Elevators - unity animations vs Vector3.Lerp/Slerp

I recently created a game in which the player can step on a pressure plate to raise a platform and step off to lower it. The idea is to lure an enemy onto the platform and step onto the plate so that you can send it off to another floor.

I already have been using switches to implement door opening mechanics and that worked nicely. The doors open using a vector3.Lerp to update their positions over time. I thought this would also work for the elevator but much to my dismay found that the elevator did not actually pick up the enemy! It simply passed straight through the enemy, leaving it on the same floor as the player.

After googling ways to make elevators in Unity i came across a posting on unity answers that said to use Unity’s keyframe animation tool instead. I did this and much to my astonishment it works! The elevator now scoops up the enemy like I envisioned.

So my question is “why does unity animation succeed in scooping up the enemy while lerping position fails? What makes an animation so different?”

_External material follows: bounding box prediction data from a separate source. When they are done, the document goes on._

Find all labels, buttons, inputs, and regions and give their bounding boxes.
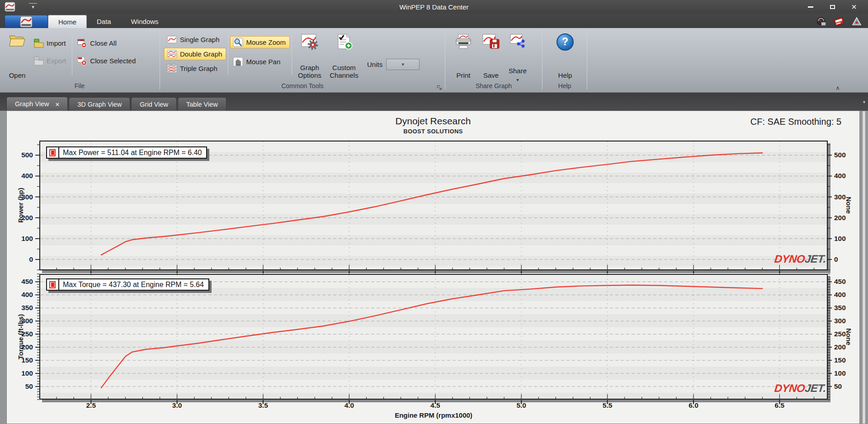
svg-text:250: 250: [834, 330, 846, 338]
save-button[interactable]: Save: [477, 30, 505, 81]
document-tab-strip: Graph View × 3D Graph View Grid View Tab…: [0, 93, 868, 111]
minimize-button[interactable]: [803, 2, 818, 11]
triple-graph-button[interactable]: Triple Graph: [164, 62, 226, 75]
import-csv-icon: [33, 38, 44, 48]
graph-title: Dynojet Research: [7, 116, 859, 127]
custom-channels-icon: [335, 33, 353, 52]
tab-grid-view[interactable]: Grid View: [131, 97, 177, 111]
help-button[interactable]: ? Help: [552, 30, 579, 81]
tab-table-view[interactable]: Table View: [178, 97, 226, 111]
group-label-file: File: [0, 81, 159, 92]
x-tick-label: 4.5: [424, 401, 447, 410]
winpep-logo-icon: [19, 16, 33, 28]
power-legend[interactable]: Max Power = 511.04 at Engine RPM = 6.40: [46, 146, 207, 159]
dialog-launcher-icon[interactable]: [437, 84, 443, 90]
triple-graph-icon: [166, 64, 177, 73]
export-csv-icon: [33, 56, 44, 66]
custom-channels-button[interactable]: Custom Channels: [326, 30, 363, 81]
maximize-icon: [830, 5, 835, 9]
minimize-icon: [808, 6, 813, 8]
dynojet-logo: DYNOJET.: [774, 382, 826, 395]
save-floppy-icon: [482, 33, 500, 52]
x-tick-label: 3.5: [252, 401, 274, 410]
power-y-axis-label: Power (hp): [17, 188, 24, 223]
separator: [292, 34, 292, 75]
power-chart: 00100100200200300300400400500500 Max Pow…: [7, 137, 859, 273]
close-tab-icon[interactable]: ×: [56, 100, 60, 108]
double-graph-button[interactable]: Double Graph: [164, 48, 226, 60]
close-button[interactable]: ×: [846, 2, 862, 11]
group-separator: [445, 31, 445, 90]
titlebar: ▾ WinPEP 8 Data Center ×: [0, 0, 868, 14]
torque-y-axis-label: Torque (ft-lbs): [17, 314, 24, 360]
status-icon-tray: [816, 17, 862, 27]
svg-text:100: 100: [834, 369, 846, 377]
close-selected-button[interactable]: Close Selected: [74, 55, 140, 67]
application-menu-button[interactable]: [5, 15, 48, 28]
export-button[interactable]: Export: [31, 55, 70, 67]
collapse-ribbon-icon[interactable]: ∧: [833, 85, 843, 91]
graph-options-gear-icon: [301, 33, 319, 52]
ribbon: Open Import Export Close: [0, 28, 868, 93]
svg-text:200: 200: [834, 343, 846, 351]
torque-legend[interactable]: Max Torque = 437.30 at Engine RPM = 5.64: [46, 278, 209, 291]
hand-pan-icon: [232, 57, 243, 66]
svg-text:300: 300: [834, 193, 846, 201]
close-selected-icon: [76, 56, 87, 66]
x-tick-label: 6.0: [682, 401, 705, 410]
svg-text:100: 100: [21, 369, 33, 377]
mouse-pan-button[interactable]: Mouse Pan: [230, 56, 290, 68]
x-tick-label: 3.0: [166, 401, 189, 410]
torque-series-swatch: [49, 281, 56, 288]
svg-text:400: 400: [21, 291, 33, 298]
svg-text:350: 350: [834, 304, 846, 311]
svg-text:450: 450: [21, 278, 33, 285]
torque-right-axis-label: None: [845, 328, 853, 345]
open-button[interactable]: Open: [4, 30, 31, 81]
vertical-scrollbar[interactable]: [862, 111, 866, 424]
close-all-button[interactable]: Close All: [74, 37, 140, 49]
correction-smoothing-label: CF: SAE Smoothing: 5: [750, 117, 841, 127]
ribbon-tab-windows[interactable]: Windows: [121, 15, 169, 28]
torque-plot-area[interactable]: [39, 274, 828, 400]
gauge-status-icon[interactable]: [816, 17, 826, 27]
ribbon-group-help: ? Help Help: [543, 28, 586, 92]
device-status-icon[interactable]: [834, 17, 844, 27]
graph-options-button[interactable]: Graph Options: [294, 30, 326, 81]
torque-chart: 5050100100150150200200250250300300350350…: [7, 273, 859, 401]
ribbon-tab-row: Home Data Windows: [0, 14, 868, 28]
tab-graph-view[interactable]: Graph View ×: [6, 97, 68, 111]
group-label-common-tools: Common Tools: [160, 81, 444, 92]
tab-overflow-icon[interactable]: ▾: [863, 99, 865, 104]
share-button[interactable]: Share ▾: [505, 30, 531, 81]
tab-3d-graph-view[interactable]: 3D Graph View: [69, 97, 130, 111]
svg-text:100: 100: [21, 235, 33, 242]
svg-text:0: 0: [29, 255, 33, 263]
ribbon-tab-data[interactable]: Data: [87, 15, 121, 28]
ribbon-group-file: Open Import Export Close: [0, 28, 159, 92]
separator: [72, 34, 72, 75]
units-dropdown[interactable]: ▾: [386, 59, 420, 70]
svg-text:0: 0: [834, 255, 838, 263]
svg-text:500: 500: [834, 151, 846, 159]
svg-text:100: 100: [834, 235, 846, 242]
single-graph-button[interactable]: Single Graph: [164, 33, 226, 46]
svg-text:150: 150: [834, 356, 846, 364]
winpep-window: ▾ WinPEP 8 Data Center × Home Data Windo…: [0, 0, 868, 424]
x-axis: Engine RPM (rpmx1000) 2.53.03.54.04.55.0…: [7, 400, 859, 423]
mouse-zoom-button[interactable]: Mouse Zoom: [230, 36, 290, 48]
ribbon-group-share-graph: Print Save Share ▾ Share Graph: [446, 28, 542, 92]
alert-status-icon[interactable]: [852, 17, 862, 27]
dynojet-logo: DYNOJET.: [774, 253, 826, 265]
maximize-button[interactable]: [825, 2, 840, 11]
print-button[interactable]: Print: [449, 30, 477, 81]
graph-view-panel: Dynojet Research BOOST SOLUTIONS CF: SAE…: [6, 111, 860, 424]
window-title: WinPEP 8 Data Center: [0, 3, 868, 11]
import-button[interactable]: Import: [31, 37, 70, 49]
power-plot-area[interactable]: [39, 141, 828, 270]
power-right-axis-label: None: [845, 197, 853, 214]
power-legend-text: Max Power = 511.04 at Engine RPM = 6.40: [58, 147, 202, 158]
share-nodes-icon: [509, 33, 526, 50]
close-all-icon: [76, 38, 87, 48]
ribbon-tab-home[interactable]: Home: [48, 15, 87, 28]
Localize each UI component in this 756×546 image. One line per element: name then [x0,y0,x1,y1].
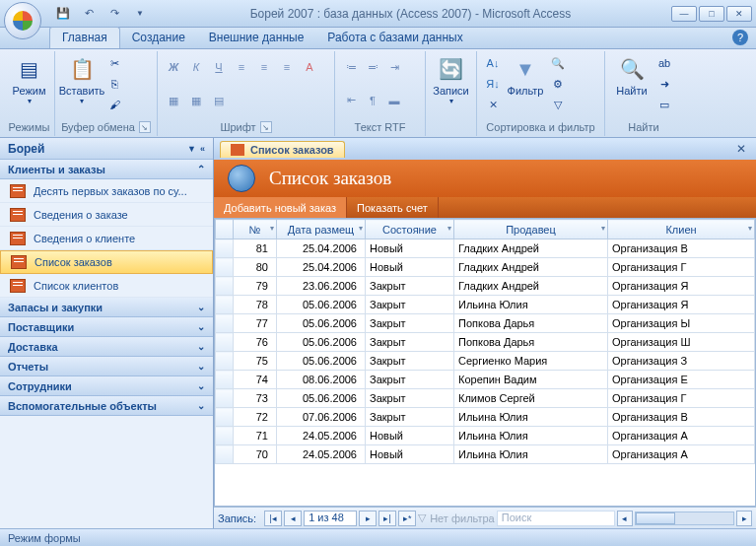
table-row[interactable]: 7207.06.2006ЗакрытИльина ЮлияОрганизация… [216,408,755,427]
italic-icon[interactable]: К [186,57,206,77]
table-row[interactable]: 7505.06.2006ЗакрытСергиенко МарияОрганиз… [216,352,755,371]
cell-id[interactable]: 79 [234,277,277,296]
cell-client[interactable]: Организация Г [608,389,755,408]
column-header[interactable]: Клиен▾ [608,220,755,239]
column-header[interactable]: Состояние▾ [366,220,454,239]
cell-seller[interactable]: Попкова Дарья [454,314,608,333]
table-row[interactable]: 7923.06.2006ЗакрытГладких АндрейОрганиза… [216,277,755,296]
next-record-button[interactable]: ▸ [359,511,377,526]
nav-section-header[interactable]: Отчеты⌄ [0,357,213,376]
cell-id[interactable]: 77 [234,314,277,333]
nav-item[interactable]: Сведения о заказе [0,203,213,227]
cell-state[interactable]: Закрыт [366,296,454,314]
cell-seller[interactable]: Гладких Андрей [454,277,608,296]
prev-record-button[interactable]: ◂ [284,511,302,526]
nav-section-header[interactable]: Запасы и закупки⌄ [0,298,213,317]
gridlines-icon[interactable]: ▦ [186,91,206,110]
table-row[interactable]: 7305.06.2006ЗакрытКлимов СергейОрганизац… [216,389,755,408]
qat-customize-icon[interactable]: ▼ [130,5,150,23]
cell-seller[interactable]: Ильина Юлия [454,427,608,445]
replace-icon[interactable]: ab [654,53,674,73]
cell-seller[interactable]: Ильина Юлия [454,445,608,464]
cell-date[interactable]: 05.06.2006 [277,296,366,314]
show-invoice-button[interactable]: Показать счет [347,197,439,218]
advanced-filter-icon[interactable]: ⚙ [548,74,568,94]
cell-id[interactable]: 71 [234,427,277,445]
scroll-right-button[interactable]: ▸ [736,511,752,526]
cell-client[interactable]: Организация Ш [608,333,755,352]
cell-id[interactable]: 80 [234,258,277,277]
search-field[interactable]: Поиск [497,511,615,526]
tab-database-tools[interactable]: Работа с базами данных [315,28,474,48]
horizontal-scrollbar[interactable]: ◂ ▸ [617,511,752,526]
column-dropdown-icon[interactable]: ▾ [748,224,752,233]
nav-item[interactable]: Список клиентов [0,274,213,298]
close-button[interactable]: ✕ [726,6,752,22]
no-filter-indicator[interactable]: ▽Нет фильтра [418,512,495,524]
cell-client[interactable]: Организация З [608,352,755,371]
fill-color-icon[interactable]: ▦ [164,91,183,110]
font-color-icon[interactable]: A [300,57,319,77]
row-selector[interactable] [216,445,234,464]
increase-indent-icon[interactable]: ⇥ [384,57,404,77]
row-selector[interactable] [216,352,234,371]
help-icon[interactable]: ? [732,30,748,45]
cell-state[interactable]: Закрыт [366,352,454,371]
new-record-button[interactable]: ▸* [398,511,416,526]
close-document-icon[interactable]: ✕ [732,142,750,156]
align-left-icon[interactable]: ≡ [232,57,251,77]
column-dropdown-icon[interactable]: ▾ [270,224,274,233]
decrease-indent-icon[interactable]: ⇤ [341,91,361,110]
cell-date[interactable]: 25.04.2006 [277,258,366,277]
highlight-icon[interactable]: ▬ [384,91,404,110]
font-dialog-launcher[interactable]: ↘ [260,121,272,133]
sort-desc-icon[interactable]: Я↓ [483,74,503,94]
table-row[interactable]: 7024.05.2006НовыйИльина ЮлияОрганизация … [216,445,755,464]
row-selector[interactable] [216,314,234,333]
align-center-icon[interactable]: ≡ [254,57,274,77]
cell-seller[interactable]: Гладких Андрей [454,239,608,258]
alt-fill-icon[interactable]: ▤ [209,91,229,110]
nav-dropdown-icon[interactable]: ▼ [187,144,196,154]
selection-filter-icon[interactable]: 🔍 [548,53,568,73]
cell-seller[interactable]: Корепин Вадим [454,371,608,389]
view-button[interactable]: ▤ Режим ▾ [10,53,48,105]
cell-state[interactable]: Новый [366,427,454,445]
goto-icon[interactable]: ➜ [654,74,674,94]
row-selector[interactable] [216,277,234,296]
save-icon[interactable]: 💾 [53,5,73,23]
cell-seller[interactable]: Ильина Юлия [454,296,608,314]
table-row[interactable]: 7408.06.2006ЗакрытКорепин ВадимОрганизац… [216,371,755,389]
cell-date[interactable]: 05.06.2006 [277,389,366,408]
cell-state[interactable]: Новый [366,239,454,258]
underline-icon[interactable]: Ч [209,57,229,77]
row-selector[interactable] [216,333,234,352]
last-record-button[interactable]: ▸| [378,511,396,526]
cell-state[interactable]: Закрыт [366,333,454,352]
table-row[interactable]: 7124.05.2006НовыйИльина ЮлияОрганизация … [216,427,755,445]
cell-id[interactable]: 70 [234,445,277,464]
cut-icon[interactable]: ✂ [104,53,124,73]
tab-create[interactable]: Создание [120,28,197,48]
table-row[interactable]: 7705.06.2006ЗакрытПопкова ДарьяОрганизац… [216,314,755,333]
cell-client[interactable]: Организация В [608,239,755,258]
clipboard-dialog-launcher[interactable]: ↘ [139,121,151,133]
bold-icon[interactable]: Ж [164,57,183,77]
tab-external-data[interactable]: Внешние данные [197,28,316,48]
row-selector[interactable] [216,296,234,314]
cell-client[interactable]: Организация В [608,408,755,427]
cell-client[interactable]: Организация Я [608,277,755,296]
scroll-thumb[interactable] [636,512,675,524]
cell-date[interactable]: 24.05.2006 [277,445,366,464]
cell-seller[interactable]: Ильина Юлия [454,408,608,427]
toggle-filter-icon[interactable]: ▽ [548,95,568,114]
scroll-track[interactable] [635,512,734,525]
cell-id[interactable]: 75 [234,352,277,371]
cell-seller[interactable]: Попкова Дарья [454,333,608,352]
document-tab[interactable]: Список заказов [220,141,345,158]
first-record-button[interactable]: |◂ [264,511,282,526]
records-button[interactable]: 🔄 Записи ▾ [432,53,470,105]
nav-section-header[interactable]: Вспомогательные объекты⌄ [0,396,213,416]
cell-seller[interactable]: Гладких Андрей [454,258,608,277]
nav-section-header[interactable]: Поставщики⌄ [0,317,213,337]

Are you using Character Controllers?
They have support for moving platforms.

No, both the player amd the enemy are rigidbody + boxcollider style characters.

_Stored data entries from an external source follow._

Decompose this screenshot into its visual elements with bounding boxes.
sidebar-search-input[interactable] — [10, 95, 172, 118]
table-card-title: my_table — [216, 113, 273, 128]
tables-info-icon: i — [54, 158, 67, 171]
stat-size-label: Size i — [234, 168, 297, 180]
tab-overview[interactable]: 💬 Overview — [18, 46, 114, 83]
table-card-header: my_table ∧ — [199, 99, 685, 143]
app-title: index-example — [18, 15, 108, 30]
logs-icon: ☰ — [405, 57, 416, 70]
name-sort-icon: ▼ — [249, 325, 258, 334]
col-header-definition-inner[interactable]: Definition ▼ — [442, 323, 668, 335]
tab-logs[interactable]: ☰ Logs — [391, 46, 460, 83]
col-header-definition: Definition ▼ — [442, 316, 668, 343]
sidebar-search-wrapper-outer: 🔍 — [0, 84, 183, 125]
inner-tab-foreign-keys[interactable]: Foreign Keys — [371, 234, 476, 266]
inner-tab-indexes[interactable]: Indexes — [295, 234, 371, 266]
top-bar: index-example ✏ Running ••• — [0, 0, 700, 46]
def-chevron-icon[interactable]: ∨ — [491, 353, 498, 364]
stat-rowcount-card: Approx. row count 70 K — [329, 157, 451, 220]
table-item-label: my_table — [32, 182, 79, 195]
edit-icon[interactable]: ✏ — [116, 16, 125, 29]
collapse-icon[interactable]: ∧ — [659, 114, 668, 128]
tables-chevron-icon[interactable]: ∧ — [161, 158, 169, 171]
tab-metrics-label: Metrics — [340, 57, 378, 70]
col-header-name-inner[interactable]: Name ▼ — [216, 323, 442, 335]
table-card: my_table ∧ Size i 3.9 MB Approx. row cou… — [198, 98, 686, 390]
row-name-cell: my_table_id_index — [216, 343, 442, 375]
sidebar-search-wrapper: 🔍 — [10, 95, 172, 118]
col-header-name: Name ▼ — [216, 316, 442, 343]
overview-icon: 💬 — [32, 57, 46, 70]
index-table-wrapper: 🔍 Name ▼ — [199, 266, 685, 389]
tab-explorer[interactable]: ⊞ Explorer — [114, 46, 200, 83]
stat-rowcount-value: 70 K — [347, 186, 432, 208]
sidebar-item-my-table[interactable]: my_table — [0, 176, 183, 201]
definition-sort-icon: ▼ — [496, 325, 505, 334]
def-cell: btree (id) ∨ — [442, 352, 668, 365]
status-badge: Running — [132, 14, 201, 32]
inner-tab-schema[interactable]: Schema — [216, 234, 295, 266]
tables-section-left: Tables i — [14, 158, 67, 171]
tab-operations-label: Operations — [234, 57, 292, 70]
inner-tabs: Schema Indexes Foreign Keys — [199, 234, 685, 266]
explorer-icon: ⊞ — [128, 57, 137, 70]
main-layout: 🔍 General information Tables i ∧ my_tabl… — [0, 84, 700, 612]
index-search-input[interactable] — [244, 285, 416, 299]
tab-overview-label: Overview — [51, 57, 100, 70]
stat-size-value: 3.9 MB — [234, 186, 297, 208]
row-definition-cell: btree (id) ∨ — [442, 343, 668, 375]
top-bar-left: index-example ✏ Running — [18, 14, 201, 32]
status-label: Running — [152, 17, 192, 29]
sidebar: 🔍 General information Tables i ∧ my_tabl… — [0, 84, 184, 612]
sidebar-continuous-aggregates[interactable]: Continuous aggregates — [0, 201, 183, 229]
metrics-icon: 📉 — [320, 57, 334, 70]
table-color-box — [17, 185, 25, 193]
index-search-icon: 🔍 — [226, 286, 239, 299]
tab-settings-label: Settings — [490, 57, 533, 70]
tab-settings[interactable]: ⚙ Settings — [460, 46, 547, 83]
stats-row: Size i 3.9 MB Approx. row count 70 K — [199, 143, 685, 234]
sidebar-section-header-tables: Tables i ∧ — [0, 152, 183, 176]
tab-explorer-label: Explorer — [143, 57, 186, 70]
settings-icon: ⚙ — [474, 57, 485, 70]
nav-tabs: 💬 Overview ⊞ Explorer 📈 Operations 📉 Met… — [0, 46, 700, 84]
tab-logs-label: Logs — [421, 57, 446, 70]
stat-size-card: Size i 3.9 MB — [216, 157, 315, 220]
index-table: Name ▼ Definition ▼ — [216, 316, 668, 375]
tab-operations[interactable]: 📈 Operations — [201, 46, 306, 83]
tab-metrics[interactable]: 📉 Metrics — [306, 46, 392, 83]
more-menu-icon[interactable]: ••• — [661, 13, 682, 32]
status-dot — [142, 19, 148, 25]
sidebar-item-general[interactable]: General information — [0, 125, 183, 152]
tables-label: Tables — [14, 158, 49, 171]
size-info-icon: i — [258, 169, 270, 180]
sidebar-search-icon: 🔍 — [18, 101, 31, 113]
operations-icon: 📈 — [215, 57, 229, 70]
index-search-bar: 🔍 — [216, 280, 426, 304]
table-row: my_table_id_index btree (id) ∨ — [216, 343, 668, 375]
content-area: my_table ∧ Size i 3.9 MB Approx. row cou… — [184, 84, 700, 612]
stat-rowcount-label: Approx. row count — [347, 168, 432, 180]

Why not use Character Controllers?

Fair enough question. Because i forgot they exist, and it was for a 48 hour competition. I went with what I know.

But that doesn’t answer the questions I have about what is so different about animations vs lerping positions. I am really curious about this as it would impact the ability to use elevators to move nonplayer objects as well, wouldn’t it?

Maybe have it apply a very small force to colliding rigidbodies to boost them up while its in motion.

Or if they are “on” it calculate the difference in heights, and lock the rigidbody’s y to that of the platform + difference

Well thats’ the thing, these kinds of one-off solutions are what i hope to avoid in the future which is why I hope to understand why things are as they are before trying to work around them any further. If I understand “how unity is thinking” as such I can know the best way to anticipate these kinds of issues as well as other related ones.

So, what is Unity thinking? I still would like to know.

i is because when you use the animation system if you have the “animate physics” variable enabled it will handle collisions, kinematic rigidboies etc. if you use the Transform class to move objects you are ignoring unity’s collision system, you would have to implement your own collision system, which was explained by Warrior1424, if you used the Transform class

I see that response now, thanks Kieran. Warrior1424’s second post hadn’t appeared by the time I was composing my reply. Thanks for the details!